Bernard Salt, aka Australian columnist, aka the man who started Avogeddon last week, seems to have developed a taste for controversy (or at least, for raising the ire of Australians younger than him). Whatever the case, he has penned another think piece on “hipsters”, brunch and housing.

In the column, he has a theory that by tracking the city’s coolest cafes, you can figure out where residential property values are likely to rise.

Taking results from user-ratings site Zomato (formerly Urbanspoon), Salt compares the current top-rated cafes in Melbourne, Sydney and Brisbane alongside the top ratings this time last year, taking care to point out this is a theory he has been fostering for some time.

By multiplying Zomato’s rating by the total number of votes, Salt comes up withsomething called the “Cool Cafe Index (CCI)”. Through this, he finds the top 10 coolest cafes in Sydney are spilling from what he calls “traditional hipster” suburbs, to new locales.

In October 2015 in Sydney, the most highly rated cafes were in Surry Hills.

This year, Salt's top 10 includes "new" areas such as Newtown and Parramatta.

“Hipsters are on the move; they are being spun off as if by some centrifugal force beyond the inner suburbs and into the Hills Hoist heartland,” Salt writes.

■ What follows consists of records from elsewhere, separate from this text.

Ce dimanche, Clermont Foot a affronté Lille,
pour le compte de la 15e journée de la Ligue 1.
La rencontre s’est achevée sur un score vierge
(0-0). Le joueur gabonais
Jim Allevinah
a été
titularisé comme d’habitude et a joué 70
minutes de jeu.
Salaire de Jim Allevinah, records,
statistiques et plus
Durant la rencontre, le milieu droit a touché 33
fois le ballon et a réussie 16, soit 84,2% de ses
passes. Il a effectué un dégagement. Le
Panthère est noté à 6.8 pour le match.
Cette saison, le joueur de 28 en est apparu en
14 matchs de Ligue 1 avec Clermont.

While he brings up an interesting concept, the problem is it’s not clear who he’s talking about. Who are hipsters? What does this vague catch-all term mean in 2016? Are they milliennials? Are they people who eat at cafes? Are they people who eat avocado on toast at $22 a pop? Where is this $22 avocado toast? Can we try some? Why is Bernard Salt withholding this secret luxury avocado experience from the hipsters?

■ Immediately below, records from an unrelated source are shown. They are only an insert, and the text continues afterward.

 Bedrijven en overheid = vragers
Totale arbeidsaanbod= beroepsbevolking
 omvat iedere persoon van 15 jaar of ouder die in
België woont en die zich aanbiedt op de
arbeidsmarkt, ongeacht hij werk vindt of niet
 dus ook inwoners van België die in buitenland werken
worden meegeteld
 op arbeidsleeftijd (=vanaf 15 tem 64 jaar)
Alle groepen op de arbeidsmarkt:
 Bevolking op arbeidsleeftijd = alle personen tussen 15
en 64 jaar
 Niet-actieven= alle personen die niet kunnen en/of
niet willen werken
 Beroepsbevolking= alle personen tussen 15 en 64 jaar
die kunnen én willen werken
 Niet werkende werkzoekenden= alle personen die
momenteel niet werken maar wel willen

Assuming high Zomato rankings equal “cool factor” is not without problems. User-generated review sites are an ongoing issue for hospitality owners, as venue pages can often be populated with paid, biased or unfair reviews.

If Salt is right, maybe we should start downvoting our favourite cafes and kill two birds with one stone: drive down housing prices and queues at the same time.